* TO DO
All entries must be transcribed exactly, down to the last character.

==== MATERIAL FOR THIS EXERCISE

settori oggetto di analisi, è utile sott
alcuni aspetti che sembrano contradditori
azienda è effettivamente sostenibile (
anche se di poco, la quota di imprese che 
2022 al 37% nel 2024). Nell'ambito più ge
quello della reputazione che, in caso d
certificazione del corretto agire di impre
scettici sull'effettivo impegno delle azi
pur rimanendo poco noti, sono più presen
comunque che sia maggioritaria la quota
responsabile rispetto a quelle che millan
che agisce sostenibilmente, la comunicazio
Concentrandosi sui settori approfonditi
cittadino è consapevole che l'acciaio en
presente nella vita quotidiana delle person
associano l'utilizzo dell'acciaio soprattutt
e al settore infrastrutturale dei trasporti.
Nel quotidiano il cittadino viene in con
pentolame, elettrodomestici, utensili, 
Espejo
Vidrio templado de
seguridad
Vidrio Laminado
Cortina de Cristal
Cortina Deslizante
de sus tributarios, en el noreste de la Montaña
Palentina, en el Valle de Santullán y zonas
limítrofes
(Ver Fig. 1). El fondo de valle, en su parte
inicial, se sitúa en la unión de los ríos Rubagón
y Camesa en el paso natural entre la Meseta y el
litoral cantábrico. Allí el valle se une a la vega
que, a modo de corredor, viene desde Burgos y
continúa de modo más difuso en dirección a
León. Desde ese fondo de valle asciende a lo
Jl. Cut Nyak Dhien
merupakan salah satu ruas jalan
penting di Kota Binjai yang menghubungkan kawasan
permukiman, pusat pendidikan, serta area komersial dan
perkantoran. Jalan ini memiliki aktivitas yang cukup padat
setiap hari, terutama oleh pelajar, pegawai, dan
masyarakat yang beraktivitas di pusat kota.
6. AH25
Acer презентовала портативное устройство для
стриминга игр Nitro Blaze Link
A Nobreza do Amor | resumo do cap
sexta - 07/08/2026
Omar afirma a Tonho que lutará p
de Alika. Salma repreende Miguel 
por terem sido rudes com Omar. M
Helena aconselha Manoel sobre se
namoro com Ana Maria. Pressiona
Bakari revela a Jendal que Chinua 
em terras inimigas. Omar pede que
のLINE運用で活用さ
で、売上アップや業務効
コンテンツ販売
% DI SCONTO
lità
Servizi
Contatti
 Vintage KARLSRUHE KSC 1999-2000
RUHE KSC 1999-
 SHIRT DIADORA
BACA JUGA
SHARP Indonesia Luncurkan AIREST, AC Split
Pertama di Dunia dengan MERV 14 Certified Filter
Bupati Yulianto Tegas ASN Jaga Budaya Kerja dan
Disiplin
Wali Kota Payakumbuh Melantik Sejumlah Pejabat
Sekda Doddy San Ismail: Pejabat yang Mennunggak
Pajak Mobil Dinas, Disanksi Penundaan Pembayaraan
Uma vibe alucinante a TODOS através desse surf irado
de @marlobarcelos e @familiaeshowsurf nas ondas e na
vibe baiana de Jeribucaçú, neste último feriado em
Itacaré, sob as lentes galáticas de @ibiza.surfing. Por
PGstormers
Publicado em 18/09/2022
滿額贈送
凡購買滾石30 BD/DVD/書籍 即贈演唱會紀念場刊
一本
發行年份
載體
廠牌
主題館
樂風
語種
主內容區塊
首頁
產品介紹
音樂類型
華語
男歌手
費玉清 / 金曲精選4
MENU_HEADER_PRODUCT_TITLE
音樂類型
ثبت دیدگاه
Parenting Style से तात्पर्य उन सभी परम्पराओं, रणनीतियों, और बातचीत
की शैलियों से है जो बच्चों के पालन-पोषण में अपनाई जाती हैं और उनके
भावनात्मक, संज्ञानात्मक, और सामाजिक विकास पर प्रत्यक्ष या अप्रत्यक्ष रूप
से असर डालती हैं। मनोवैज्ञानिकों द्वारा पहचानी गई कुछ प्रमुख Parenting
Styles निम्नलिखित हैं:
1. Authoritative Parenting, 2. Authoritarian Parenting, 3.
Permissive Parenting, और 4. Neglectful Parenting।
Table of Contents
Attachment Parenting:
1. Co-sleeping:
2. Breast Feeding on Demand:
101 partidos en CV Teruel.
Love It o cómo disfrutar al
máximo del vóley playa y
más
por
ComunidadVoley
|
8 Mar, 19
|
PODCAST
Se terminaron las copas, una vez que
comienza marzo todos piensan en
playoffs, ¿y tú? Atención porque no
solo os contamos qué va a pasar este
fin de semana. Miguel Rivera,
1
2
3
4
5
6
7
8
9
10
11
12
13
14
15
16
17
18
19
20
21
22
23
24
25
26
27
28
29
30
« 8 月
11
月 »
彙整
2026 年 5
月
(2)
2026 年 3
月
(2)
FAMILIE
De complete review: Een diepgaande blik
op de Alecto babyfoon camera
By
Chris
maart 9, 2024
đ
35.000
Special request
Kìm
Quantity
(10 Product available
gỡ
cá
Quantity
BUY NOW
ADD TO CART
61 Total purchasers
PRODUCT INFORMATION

========

* SOLVED EXERCISE
settori oggetto di analisi, è utile sott
alcuni aspetti che sembrano contradditori
azienda è effettivamente sostenibile (
anche se di poco, la quota di imprese che 
2022 al 37% nel 2024). Nell'ambito più ge
quello della reputazione che, in caso d
certificazione del corretto agire di impre
scettici sull'effettivo impegno delle azi
pur rimanendo poco noti, sono più presen
comunque che sia maggioritaria la quota
responsabile rispetto a quelle che millan
che agisce sostenibilmente, la comunicazio
Concentrandosi sui settori approfonditi
cittadino è consapevole che l'acciaio en
presente nella vita quotidiana delle person
associano l'utilizzo dell'acciaio soprattutt
e al settore infrastrutturale dei trasporti.
Nel quotidiano il cittadino viene in con
pentolame, elettrodomestici, utensili, 
Espejo
Vidrio templado de
seguridad
Vidrio Laminado
Cortina de Cristal
Cortina Deslizante
de sus tributarios, en el noreste de la Montaña
Palentina, en el Valle de Santullán y zonas
limítrofes
(Ver Fig. 1). El fondo de valle, en su parte
inicial, se sitúa en la unión de los ríos Rubagón
y Camesa en el paso natural entre la Meseta y el
litoral cantábrico. Allí el valle se une a la vega
que, a modo de corredor, viene desde Burgos y
continúa de modo más difuso en dirección a
León. Desde ese fondo de valle asciende a lo
Jl. Cut Nyak Dhien
merupakan salah satu ruas jalan
penting di Kota Binjai yang menghubungkan kawasan
permukiman, pusat pendidikan, serta area komersial dan
perkantoran. Jalan ini memiliki aktivitas yang cukup padat
setiap hari, terutama oleh pelajar, pegawai, dan
masyarakat yang beraktivitas di pusat kota.
6. AH25
Acer презентовала портативное устройство для
стриминга игр Nitro Blaze Link
A Nobreza do Amor | resumo do cap
sexta - 07/08/2026
Omar afirma a Tonho que lutará p
de Alika. Salma repreende Miguel 
por terem sido rudes com Omar. M
Helena aconselha Manoel sobre se
namoro com Ana Maria. Pressiona
Bakari revela a Jendal que Chinua 
em terras inimigas. Omar pede que
のLINE運用で活用さ
で、売上アップや業務効
コンテンツ販売
% DI SCONTO
lità
Servizi
Contatti
 Vintage KARLSRUHE KSC 1999-2000
RUHE KSC 1999-
 SHIRT DIADORA
BACA JUGA
SHARP Indonesia Luncurkan AIREST, AC Split
Pertama di Dunia dengan MERV 14 Certified Filter
Bupati Yulianto Tegas ASN Jaga Budaya Kerja dan
Disiplin
Wali Kota Payakumbuh Melantik Sejumlah Pejabat
Sekda Doddy San Ismail: Pejabat yang Mennunggak
Pajak Mobil Dinas, Disanksi Penundaan Pembayaraan
Uma vibe alucinante a TODOS através desse surf irado
de @marlobarcelos e @familiaeshowsurf nas ondas e na
vibe baiana de Jeribucaçú, neste último feriado em
Itacaré, sob as lentes galáticas de @ibiza.surfing. Por
PGstormers
Publicado em 18/09/2022
滿額贈送
凡購買滾石30 BD/DVD/書籍 即贈演唱會紀念場刊
一本
發行年份
載體
廠牌
主題館
樂風
語種
主內容區塊
首頁
產品介紹
音樂類型
華語
男歌手
費玉清 / 金曲精選4
MENU_HEADER_PRODUCT_TITLE
音樂類型
ثبت دیدگاه
Parenting Style से तात्पर्य उन सभी परम्पराओं, रणनीतियों, और बातचीत
की शैलियों से है जो बच्चों के पालन-पोषण में अपनाई जाती हैं और उनके
भावनात्मक, संज्ञानात्मक, और सामाजिक विकास पर प्रत्यक्ष या अप्रत्यक्ष रूप
से असर डालती हैं। मनोवैज्ञानिकों द्वारा पहचानी गई कुछ प्रमुख Parenting
Styles निम्नलिखित हैं:
1. Authoritative Parenting, 2. Authoritarian Parenting, 3.
Permissive Parenting, और 4. Neglectful Parenting।
Table of Contents
Attachment Parenting:
1. Co-sleeping:
2. Breast Feeding on Demand:
101 partidos en CV Teruel.
Love It o cómo disfrutar al
máximo del vóley playa y
más
por
ComunidadVoley
|
8 Mar, 19
|
PODCAST
Se terminaron las copas, una vez que
comienza marzo todos piensan en
playoffs, ¿y tú? Atención porque no
solo os contamos qué va a pasar este
fin de semana. Miguel Rivera,
1
2
3
4
5
6
7
8
9
10
11
12
13
14
15
16
17
18
19
20
21
22
23
24
25
26
27
28
29
30
« 8 月
11
月 »
彙整
2026 年 5
月
(2)
2026 年 3
月
(2)
FAMILIE
De complete review: Een diepgaande blik
op de Alecto babyfoon camera
By
Chris
maart 9, 2024
đ
35.000
Special request
Kìm
Quantity
(10 Product available
gỡ
cá
Quantity
BUY NOW
ADD TO CART
61 Total purchasers
PRODUCT INFORMATION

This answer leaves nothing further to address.